La nuestra era una amistad muy típica entre féminas: confianza y competencia en dosis parejas. Éramos compinches y, al hacernos mujercitas, salíamos a bailar con el arreglo de que nuestros padres se turnaban para ir a buscarnos. En el colegio nos sacábamos chispas para quedarnos con la bandera, y en el baile estábamos pendientes de cada levante y llevábamos la cuenta, en una libreta rosa, de nombres, fechas, teléfonos y marcas personales de cada pretendiente. La última entrada en ese anotador la hice yo, de eso no me olvido más. Ese pibe, que cayó en el baile una noche a la hora de los lentos, ya, de entrada, no me gustó nada para ella. Carlos. Era bastante mayor que nosotras, morocho, grandote, alto, con un vozarrón profundo, labios gruesos, y usaba una esclava de plata en la muñeca izquierda que me parecía de un gusto espantoso. Ella se enloqueció con él, decía que era su gran amor, pero a mí me daba mala espina.

Una noche que habíamos quedado en que mi viejo nos pasaba a buscar por la esquina del boliche a la una, como siempre, no la pude encontrar por ningún lado. Recorrí baños, reservados, barra, pistas, pero Alejandra se había esfumado. Vencida y dubitativa, me fui a casa y conté lo poco que sabía de Carlos. Hasta entonces, él había sido un secreto entre las dos, más que nada por el tema de su edad, según decía ella, y porque "ya sabés cómo se pone la vieja...." Estaba a punto de darme una ducha antes de irme a dormir, cuando sonó el teléfono en la cocina. Era su madre, preocupada por la hora.

-¿Y Alejandra dónde está? 
-No tengo idea. - la forzada respuesta. 
-Mirá, Fernanda, que me defraudás. Yo confiaba en que vos la traerías a casa de vuelta. Seguro que sabés dónde y con quién puede estar. Pensalo bien.

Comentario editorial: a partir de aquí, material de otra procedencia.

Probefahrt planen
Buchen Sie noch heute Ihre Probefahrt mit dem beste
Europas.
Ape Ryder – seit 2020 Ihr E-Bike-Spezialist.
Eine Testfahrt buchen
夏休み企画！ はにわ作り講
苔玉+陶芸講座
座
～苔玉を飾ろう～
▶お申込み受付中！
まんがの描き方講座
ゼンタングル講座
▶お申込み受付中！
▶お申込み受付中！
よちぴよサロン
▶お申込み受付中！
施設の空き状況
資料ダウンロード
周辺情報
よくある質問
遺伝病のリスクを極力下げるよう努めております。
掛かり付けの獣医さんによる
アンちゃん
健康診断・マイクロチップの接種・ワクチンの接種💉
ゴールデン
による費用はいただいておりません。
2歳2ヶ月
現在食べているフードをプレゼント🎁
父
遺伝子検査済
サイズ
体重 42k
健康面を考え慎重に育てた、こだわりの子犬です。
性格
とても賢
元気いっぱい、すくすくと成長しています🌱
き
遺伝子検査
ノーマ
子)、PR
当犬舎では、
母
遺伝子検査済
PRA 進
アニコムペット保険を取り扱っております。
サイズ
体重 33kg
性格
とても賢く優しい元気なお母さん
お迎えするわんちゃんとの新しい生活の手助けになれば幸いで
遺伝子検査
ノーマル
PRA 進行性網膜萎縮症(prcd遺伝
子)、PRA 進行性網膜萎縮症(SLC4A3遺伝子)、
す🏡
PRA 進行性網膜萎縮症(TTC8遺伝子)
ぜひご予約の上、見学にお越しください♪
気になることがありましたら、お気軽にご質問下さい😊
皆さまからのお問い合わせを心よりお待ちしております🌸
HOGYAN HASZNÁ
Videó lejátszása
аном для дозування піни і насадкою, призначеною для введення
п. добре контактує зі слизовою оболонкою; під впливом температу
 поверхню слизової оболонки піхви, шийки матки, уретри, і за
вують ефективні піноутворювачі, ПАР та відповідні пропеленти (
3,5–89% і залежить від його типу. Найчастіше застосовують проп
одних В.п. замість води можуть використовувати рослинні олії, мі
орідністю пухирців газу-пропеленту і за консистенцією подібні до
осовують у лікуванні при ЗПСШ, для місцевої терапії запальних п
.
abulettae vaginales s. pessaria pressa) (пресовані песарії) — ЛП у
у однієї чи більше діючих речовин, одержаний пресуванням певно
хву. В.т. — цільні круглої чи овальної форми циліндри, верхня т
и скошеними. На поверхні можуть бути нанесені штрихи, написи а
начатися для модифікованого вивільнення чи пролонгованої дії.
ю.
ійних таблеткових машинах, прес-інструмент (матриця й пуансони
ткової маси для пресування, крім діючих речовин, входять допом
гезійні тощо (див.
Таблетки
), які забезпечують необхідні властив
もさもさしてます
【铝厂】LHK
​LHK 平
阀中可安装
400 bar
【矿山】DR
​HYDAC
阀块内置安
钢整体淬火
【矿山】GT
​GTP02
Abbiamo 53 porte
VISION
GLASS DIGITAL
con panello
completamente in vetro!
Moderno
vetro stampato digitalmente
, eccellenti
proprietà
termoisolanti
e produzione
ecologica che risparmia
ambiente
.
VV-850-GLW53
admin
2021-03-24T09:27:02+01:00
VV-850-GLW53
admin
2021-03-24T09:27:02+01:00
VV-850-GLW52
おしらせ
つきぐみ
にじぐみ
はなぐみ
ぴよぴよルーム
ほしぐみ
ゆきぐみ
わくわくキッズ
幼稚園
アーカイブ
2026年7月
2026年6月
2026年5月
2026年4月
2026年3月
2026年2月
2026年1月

La verdad dolía porque sólo la conocía a medias. No pude hablar. Me puse pálida y me temblaban las piernas. En ese tiempo de la vida, traicionar la lealtad en la amistad es lo peor que te puede pasar. Debería haber imaginado que otras cosas más brutales y más horrendas tenían cabida en este mundo de mierda, un mundo que para mí, hasta entonces, era bastante puro y pequeño. Me arrancó el tubo mi vieja, le largó el nombre prohibido, sin reparo alguno, y le escupió que quien tenía que cuidar de Alejandra era ella, que a mí me dejara en paz, que era una nena, y que "Buenas noches, señora". No pude pegar un ojo. ¿A dónde se habría ido? ¿Se habría fugado con ese tipo, como pasaba en las películas? ¡Qué desgraciada, cómo me había hecho quedar, a mí y a mis viejos! ¿Tanto por una calentura?

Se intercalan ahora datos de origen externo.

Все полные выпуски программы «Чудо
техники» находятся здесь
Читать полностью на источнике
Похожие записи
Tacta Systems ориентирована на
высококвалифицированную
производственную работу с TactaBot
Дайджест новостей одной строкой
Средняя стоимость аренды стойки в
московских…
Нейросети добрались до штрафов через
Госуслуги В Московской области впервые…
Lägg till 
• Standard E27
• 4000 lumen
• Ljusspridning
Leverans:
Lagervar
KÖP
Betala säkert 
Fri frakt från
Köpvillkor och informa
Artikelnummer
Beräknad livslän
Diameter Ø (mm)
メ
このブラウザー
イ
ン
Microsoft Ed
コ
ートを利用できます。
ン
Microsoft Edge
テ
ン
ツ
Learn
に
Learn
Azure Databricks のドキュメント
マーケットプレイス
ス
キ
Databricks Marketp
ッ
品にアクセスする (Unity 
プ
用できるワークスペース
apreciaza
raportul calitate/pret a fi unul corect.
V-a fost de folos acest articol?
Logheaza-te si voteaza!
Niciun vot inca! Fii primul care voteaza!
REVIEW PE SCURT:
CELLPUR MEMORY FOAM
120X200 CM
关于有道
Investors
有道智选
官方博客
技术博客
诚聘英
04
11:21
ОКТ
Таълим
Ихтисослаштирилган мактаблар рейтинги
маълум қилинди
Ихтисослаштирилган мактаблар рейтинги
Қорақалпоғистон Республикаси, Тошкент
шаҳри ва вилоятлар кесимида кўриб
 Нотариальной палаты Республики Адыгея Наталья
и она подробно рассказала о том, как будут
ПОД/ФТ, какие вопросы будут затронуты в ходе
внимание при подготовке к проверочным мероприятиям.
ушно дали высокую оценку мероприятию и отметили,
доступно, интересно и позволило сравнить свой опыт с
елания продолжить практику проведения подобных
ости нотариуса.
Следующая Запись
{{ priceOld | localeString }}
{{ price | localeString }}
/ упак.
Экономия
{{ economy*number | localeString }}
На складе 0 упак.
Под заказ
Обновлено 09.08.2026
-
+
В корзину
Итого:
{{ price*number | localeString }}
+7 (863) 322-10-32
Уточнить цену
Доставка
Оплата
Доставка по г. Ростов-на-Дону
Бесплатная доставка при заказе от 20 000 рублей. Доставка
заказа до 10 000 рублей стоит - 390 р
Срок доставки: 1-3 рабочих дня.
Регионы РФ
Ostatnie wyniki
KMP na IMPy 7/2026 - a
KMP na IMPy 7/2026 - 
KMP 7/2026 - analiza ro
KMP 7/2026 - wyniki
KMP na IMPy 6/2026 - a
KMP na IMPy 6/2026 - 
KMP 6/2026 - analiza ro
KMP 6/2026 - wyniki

Aquel lunes me la encontré, como era de esperar, antes de la formación, en el patio de la escuela. No la dejaban faltar ni que fuese el fin del mundo. Y yo sentí que lo era. Se la notaba descompaginada y algo maltrecha. Sus ojos parecían distintos, sin brillo, vacíos de sueños y hasta hinchados de llorar. Pude imaginar el escándalo en su casa, pero nunca que todo había pasado por la fuerza. Me acerqué tímidamente, antes de que vinieran con cuentos todas las demás, pero se dio media vuelta y no volvió a hablarme nunca más. Restaban apenas unas semanas para recibirnos.

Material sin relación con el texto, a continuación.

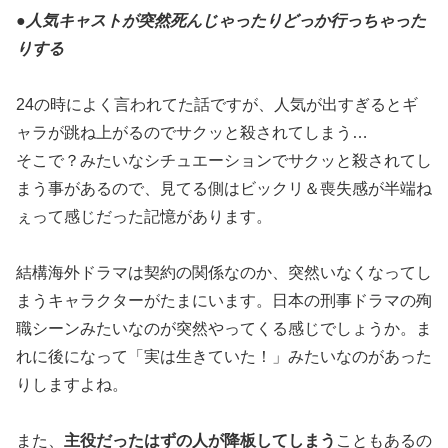
●
人気キャストが突然死んじゃったりどっか行っちゃった
りする
24の時によく言われてた話ですが、人気が出すぎるとギ
ャラが跳ね上がるのでサクッと殺されてしまう…
そこで？みたいなシチュエーションでサクッと殺されてし
まう事があるので、見てる側はビックリ＆喪失感が半端ね
ぇって感じだった記憶があります。
結構海外ドラマは契約の関係なのか、突然いなくなってし
まうキャラクターがたまにいます。日本の刑事ドラマの殉
職シーンみたいなのが突然やってくる感じでしょうか。ま
れに後になって「実は生きていた！」みたいなのがあった
りしますよね。
また、
主役だったはずの人が降板してしまう
こともあるの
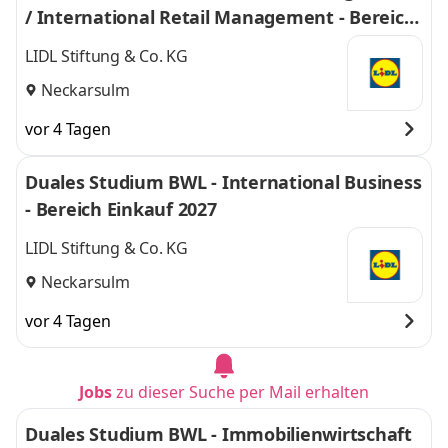
/ International Retail Management - Bereich
Einkauf 2027
LIDL Stiftung & Co. KG
Neckarsulm
vor 4 Tagen
Duales Studium BWL - International Business
- Bereich Einkauf 2027
LIDL Stiftung & Co. KG
Neckarsulm
vor 4 Tagen
Jobs
zu dieser Suche per Mail erhalten
Duales Studium BWL - Immobilienwirtschaft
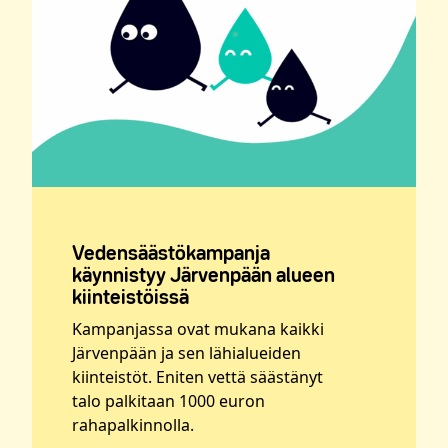
Vedensäästökampanja
käynnistyy Järvenpään alueen
kiinteistöissä
Kampanjassa ovat mukana kaikki
Järvenpään ja sen lähialueiden
kiinteistöt. Eniten vettä säästänyt
talo palkitaan 1000 euron
rahapalkinnolla.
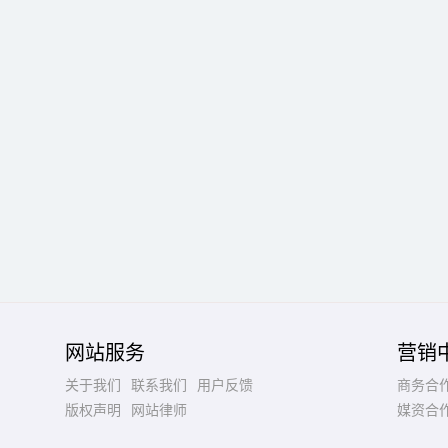
网站服务
营销
关于我们
联系我们
用户反馈
商务合
版权声明
网站律师
媒资合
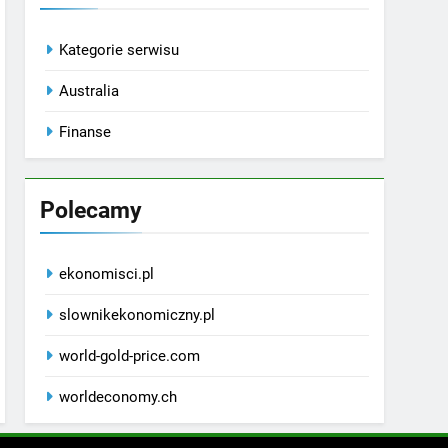
Kategorie serwisu
Australia
Finanse
Polecamy
ekonomisci.pl
slownikekonomiczny.pl
world-gold-price.com
worldeconomy.ch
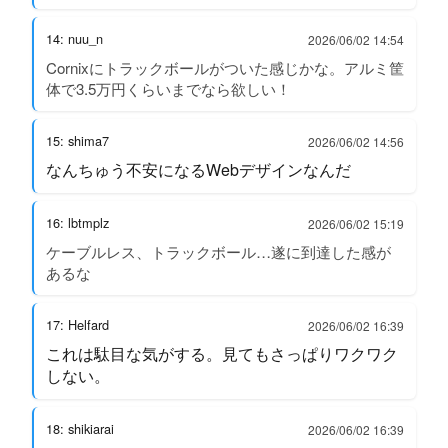
14: nuu_n
2026/06/02 14:54
Cornixにトラックボールがついた感じかな。アルミ筐
体で3.5万円くらいまでなら欲しい！
15: shima7
2026/06/02 14:56
なんちゅう不安になるWebデザインなんだ
16: lbtmplz
2026/06/02 15:19
ケーブルレス、トラックボール…遂に到達した感が
あるな
17: Helfard
2026/06/02 16:39
これは駄目な気がする。見てもさっぱりワクワク
しない。
18: shikiarai
2026/06/02 16:39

Ayer, cuando me la encontré, me costó reconocerla. Lleva el pelo corto y algo rojizo, y el rostro retorcido como en una mueca. Imagino que jamás pudo superar lo que le pasó aquella noche de domingo. De Carlos supe que se separó después de que se cansó de que le pegara estando ya casados y con hijos. Sus ojos me rehuyeron, pero alcancé a notar que poco y nada queda en ellos del color de las hortensias.